→ DATA FOR ANALYSIS
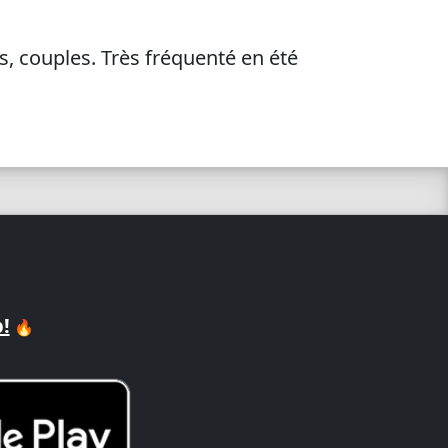
s, couples. Très fréquenté en été
!
🔥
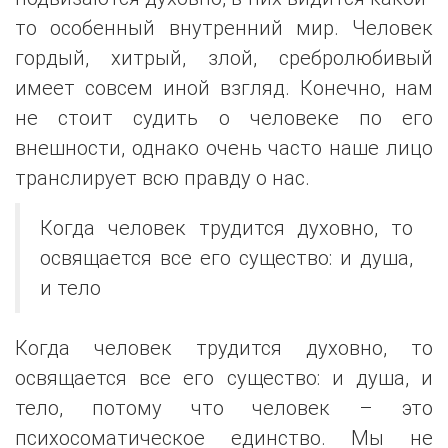
то особенный внутренний мир. Человек
гордый, хитрый, злой, сребролюбивый
имеет совсем иной взгляд. Конечно, нам
не стоит судить о человеке по его
внешности, однако очень часто наше лицо
транслирует всю правду о нас.
Когда человек трудится духовно, то
освящается все его существо: и душа,
и тело
Когда человек трудится духовно, то
освящается все его существо: и душа, и
тело, потому что человек – это
психосоматическое единство. Мы не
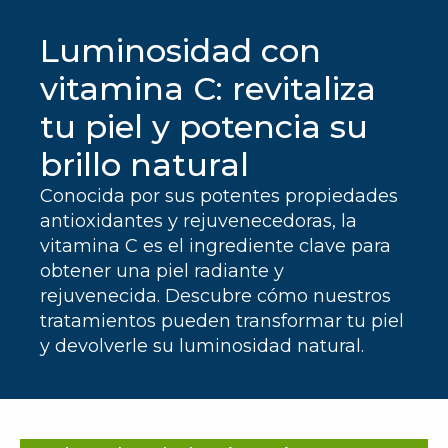
Luminosidad con
vitamina C: revitaliza
tu piel y potencia su
brillo natural
Conocida por sus potentes propiedades
antioxidantes y rejuvenecedoras, la
vitamina C es el ingrediente clave para
obtener una piel radiante y
rejuvenecida. Descubre cómo nuestros
tratamientos pueden transformar tu piel
y devolverle su luminosidad natural.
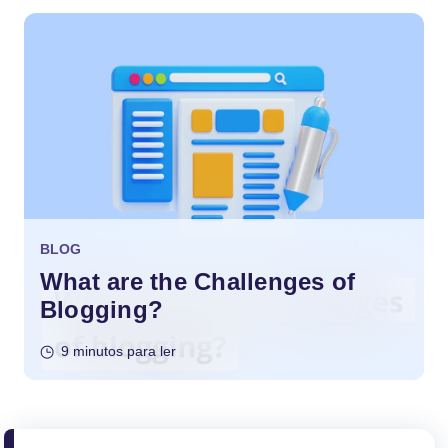
BLOG
What are the Challenges of
Blogging?
9 minutos para ler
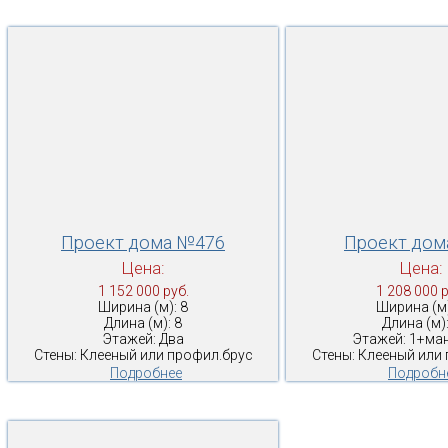
Проект дома №476
Проект дом
Цена:
Цена:
1 152 000 руб.
1 208 000 р
Ширина (м): 8
Ширина (м)
Длина (м): 8
Длина (м):
Этажей: Два
Этажей: 1+ма
Стены: Клееный или профил.брус
Стены: Клееный или
Подробнее
Подробн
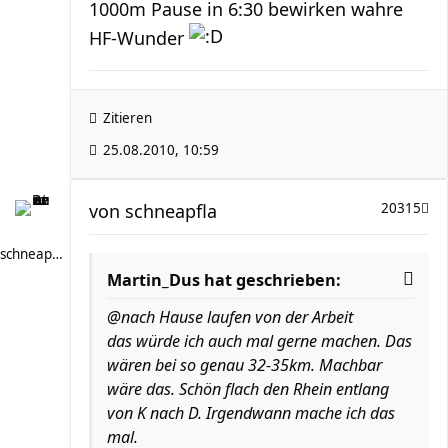
1000m Pause in 6:30 bewirken wahre
HF-Wunder
Zitieren
25.08.2010, 10:59
von
schneapfla
20315
schneapfla
Martin_Dus hat geschrieben:
@nach Hause laufen von der Arbeit
das würde ich auch mal gerne machen. Das
wären bei so genau 32-35km. Machbar
wäre das. Schön flach den Rhein entlang
von K nach D. Irgendwann mache ich das
mal.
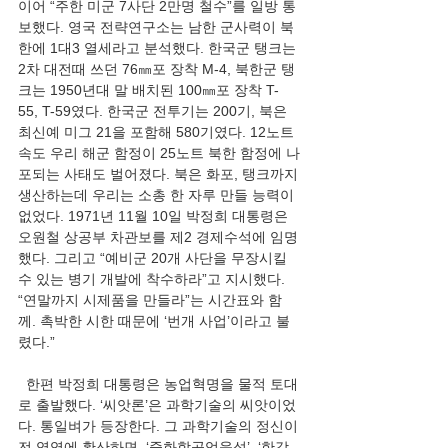
이어 “주한 미군 7사단 2만명 철수”를 일방 통
보했다. 영국 전략연구소는 남한 군사력이 북
한에 1대3 열세라고 분석했다. 한국군 탱크는 
2차 대전때 쓰던 76㎜포 장착 M-4, 북한군 탱
크는 1950년대 말 배치된 100㎜포 장착 T-
55, T-59였다. 한국군 전투기는 200기, 북은 
최신예 미그 21을 포함해 580기였다. 12노트 
속도 우리 해군 함정이 25노트 북한 함정에 나
포되는 사태도 벌어졌다. 북은 화포, 탱크까지 
생산하는데 우리는 소총 한 자루 만들 능력이 
없었다. 1971년 11월 10일 박정희 대통령은 
오원철 상공부 차관보를 제2 경제수석에 임명
했다. 그리고 “예비군 20개 사단을 무장시킬 
수 있는 병기 개발에 착수하라”고 지시했다. 
“연말까지 시제품을 만들라”는 시간표와 함
께. 촉박한 시한 때문에 ‘번개 사업’이라고 불
렸다.”
  한편 박정희 대통령은 농업혁명을 물적 토대
로 출발했다. ‘씨앗론’은 과학기술의 씨앗이었
다. 통일벼가 등장한다. 그 과학기술의 정신이 
전 영역에 확산하면, ‘중화학공업육성’, ‘한강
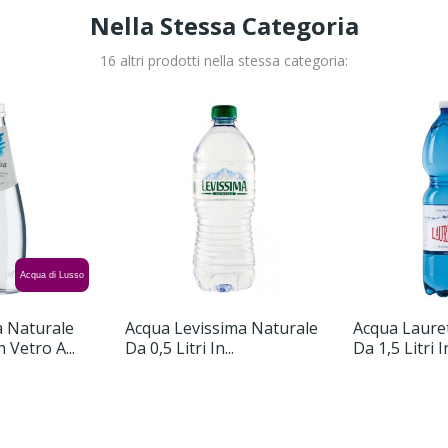
Nella Stessa Categoria
16 altri prodotti nella stessa categoria:
Acqua di Lusso
a Naturale
Acqua Levissima Naturale
Acqua Laure
n Vetro A...
Da 0,5 Litri In...
Da 1,5 Litri In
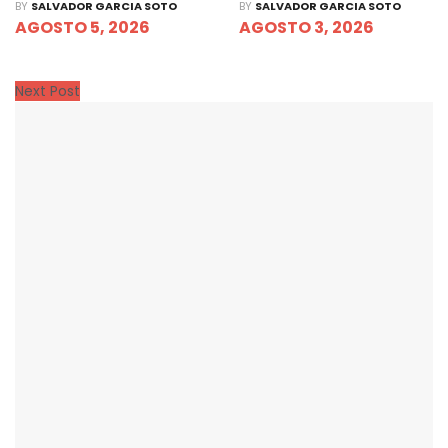
BY
SALVADOR GARCIA SOTO
BY
SALVADOR GARCIA SOTO
AGOSTO 5, 2026
AGOSTO 3, 2026
Next Post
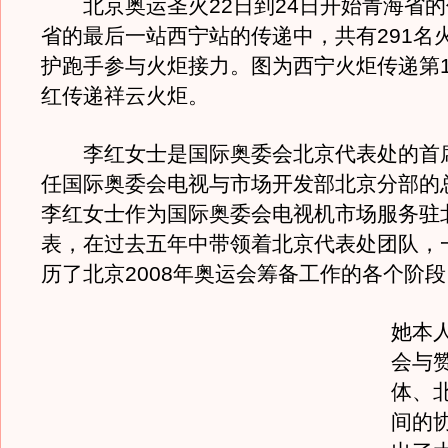
北京奥运圣火22日到24日开始青海省的
省的最后一站西宁站的传递中，共有291名火
护跑手参与火炬接力。图为西宁火炬传递第1
红传递祥云火炬。
李红女士是国际奥委会北京代表处的首
任国际奥委会电视与市场开发部北京分部的
李红女士作为国际奥委会电视机市场服务驻
表，在过去五年中带领着北京代表处团队，
历了北京2008年奥运会筹备工作的各个阶段
她本
会与
体、
间的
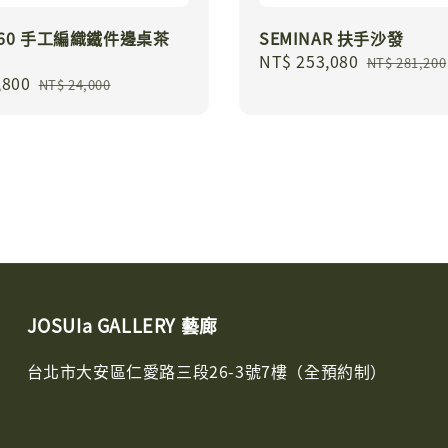
Y 60 手工編織鐵件邊桌茶
SEMINAR 扶手沙發
Sale
NT$ 253,080
Regular
NT$ 281,200
,800
Regular
price
price
NT$ 24,000
price
JOSUIa GALLERY 藝廊
台北市大安區仁愛路三段26-3號7樓（全預約制）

→ WHAT THE TASK ASKS
The result should be an exact repetition of all the records. Drop the pictures.

→ RESPONSE TO THE EXERCISE
s, couples. Très fréquenté en été
!
🔥
то особенный внутренний мир. Человек
гордый, хитрый, злой, сребролюбивый
имеет совсем иной взгляд. Конечно, нам
не стоит судить о человеке по его
внешности, однако очень часто наше лицо
транслирует всю правду о нас.
Когда человек трудится духовно, то
освящается все его существо: и душа,
и тело
Когда человек трудится духовно, то
освящается все его существо: и душа, и
тело, потому что человек – это
психосоматическое единство. Мы не
Luminosidad con
vitamina C: revitaliza
tu piel y potencia su
brillo natural
Conocida por sus potentes propiedades
antioxidantes y rejuvenecedoras, la
vitamina C es el ingrediente clave para
obtener una piel radiante y
rejuvenecida. Descubre cómo nuestros
tratamientos pueden transformar tu piel
y devolverle su luminosidad natural.
BLOG
What are the Challenges of
Blogging?
9 minutos para ler
Проект дома №476
Проект дом
Цена:
Цена:
1 152 000 руб.
1 208 000 р
Ширина (м): 8
Ширина (м)
Длина (м): 8
Длина (м):
Этажей: Два
Этажей: 1+ма
Стены: Клееный или профил.брус
Стены: Клееный или
Подробнее
Подробн
1000m Pause in 6:30 bewirken wahre
HF-Wunder
Zitieren
25.08.2010, 10:59
von
schneapfla
20315
schneapfla
Martin_Dus hat geschrieben:
@nach Hause laufen von der Arbeit
das würde ich auch mal gerne machen. Das
wären bei so genau 32-35km. Machbar
wäre das. Schön flach den Rhein entlang
von K nach D. Irgendwann mache ich das
mal.
이어 “주한 미군 7사단 2만명 철수”를 일방 통
보했다. 영국 전략연구소는 남한 군사력이 북
한에 1대3 열세라고 분석했다. 한국군 탱크는 
2차 대전때 쓰던 76㎜포 장착 M-4, 북한군 탱
크는 1950년대 말 배치된 100㎜포 장착 T-
55, T-59였다. 한국군 전투기는 200기, 북은 
최신예 미그 21을 포함해 580기였다. 12노트 
속도 우리 해군 함정이 25노트 북한 함정에 나
포되는 사태도 벌어졌다. 북은 화포, 탱크까지 
생산하는데 우리는 소총 한 자루 만들 능력이 
없었다. 1971년 11월 10일 박정희 대통령은 
오원철 상공부 차관보를 제2 경제수석에 임명
했다. 그리고 “예비군 20개 사단을 무장시킬 
수 있는 병기 개발에 착수하라”고 지시했다. 
“연말까지 시제품을 만들라”는 시간표와 함
께. 촉박한 시한 때문에 ‘번개 사업’이라고 불
렸다.”
  한편 박정희 대통령은 농업혁명을 물적 토대
로 출발했다. ‘씨앗론’은 과학기술의 씨앗이었
다. 통일벼가 등장한다. 그 과학기술의 정신이 
전 영역에 확산하면, ‘중화학공업육성’, ‘한강
Nella Stessa Categoria
16 altri prodotti nella stessa categoria:
Acqua di Lusso
a Naturale
Acqua Levissima Naturale
Acqua Laure
n Vetro A...
Da 0,5 Litri In...
Da 1,5 Litri In
BY
SALVADOR GARCIA SOTO
BY
SALVADOR GARCIA SOTO
AGOSTO 5, 2026
AGOSTO 3, 2026
Next Post
北京奥运圣火22日到24日开始青海省的
省的最后一站西宁站的传递中，共有291名火
护跑手参与火炬接力。图为西宁火炬传递第1
红传递祥云火炬。
李红女士是国际奥委会北京代表处的首
任国际奥委会电视与市场开发部北京分部的
李红女士作为国际奥委会电视机市场服务驻
表，在过去五年中带领着北京代表处团队，
历了北京2008年奥运会筹备工作的各个阶段
她本
会与
体、
间的
Y 60 手工編織鐵件邊桌茶
SEMINAR 扶手沙發
Sale
NT$ 253,080
Regular
NT$ 281,200
,800
Regular
price
price
NT$ 24,000
price
JOSUIa GALLERY 藝廊
台北市大安區仁愛路三段26-3號7樓（全預約制）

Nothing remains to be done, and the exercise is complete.